Опасаясь, как бы парень не сказал, что он хочет получить место в «Спрингер-моторс», Гарри прерывает его:
— Вид у тебя напуганный — это я вижу. Ты боишься сказать «нет» любой из этих женщин. Я тоже не очень-то умел говорить «нет», но только потому, что это у нас в крови, ты не должен отдавать себя на заклание. Тебе вовсе не обязательно повторять мою жизнь — вот, пожалуй, что я хочу тебе сказать.
— А мне твоя жизнь кажется вполне уютной.
Нельсон явно полез в бутылку — так нахально, так хладнокровно он это произносит, что ясно: его оттуда нелегко будет извлечь. Они сворачивают на Уайзер-стрит; лес, выросший на городской площади, возникает туманным зеленым пятном в зеркале заднего обзора.
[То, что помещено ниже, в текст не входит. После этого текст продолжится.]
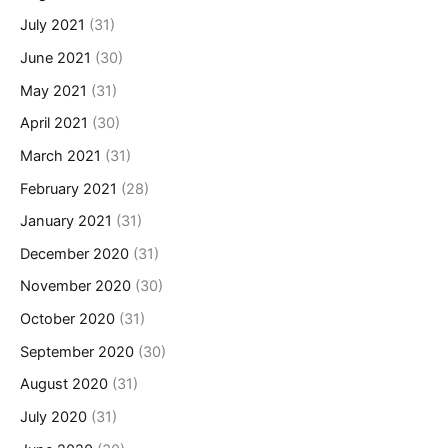
July 2021
(31)
June 2021
(30)
May 2021
(31)
April 2021
(30)
March 2021
(31)
February 2021
(28)
January 2021
(31)
December 2020
(31)
November 2020
(30)
October 2020
(31)
September 2020
(30)
August 2020
(31)
July 2020
(31)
— Что ж, да, — говорит Гарри, — у меня ушло немало времени на то, чтобы добиться такой жизни. А когда ты этого добиваешься, твоя лодка уже зачерпнула воды. В мире, — говорит он сыну, — полно людей, которые так и не узнают, что их ударило: не успели проснуться, как жизнь уже кончена.
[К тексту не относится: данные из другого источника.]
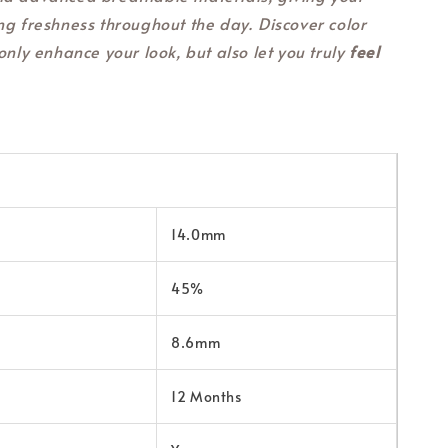
ng freshness throughout the day. Discover color
only enhance your look, but also let you truly
feel
14.0mm
45%
8.6mm
12 Months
— Папа, ты все говоришь о себе, но я не вижу, какое ко мне-то это имеет отношение. Разве я могу не жениться на Пру? Она не такая и плохая — я хочу сказать, я знал достаточно девчонок и понимаю, что у каждой есть свой потолок. А Пру — личность, она друг. Такое впечатление, точно ты не хочешь, чтоб мы были вместе, точно ты завидуешь или что-то еще. Эта твоя манера без конца напоминать, что она ждет ребенка.
Нет, парня надо бы при случае выпороть.
— Я вовсе не завидую, Нельсон, как раз наоборот. Я жалею тебя.
— Не жалей меня. Не трать на меня своих чувств.
Они проезжают мимо похоронной конторы Шонбаума. Перед зданием в такой дождь — никого. Гарри проглатывает комок в горле и спрашивает:
— Неужели тебе неохота выбраться из этой ситуации, если мы сумеем сблефовать?
— А как же можно сблефовать? Она на пятом месяце.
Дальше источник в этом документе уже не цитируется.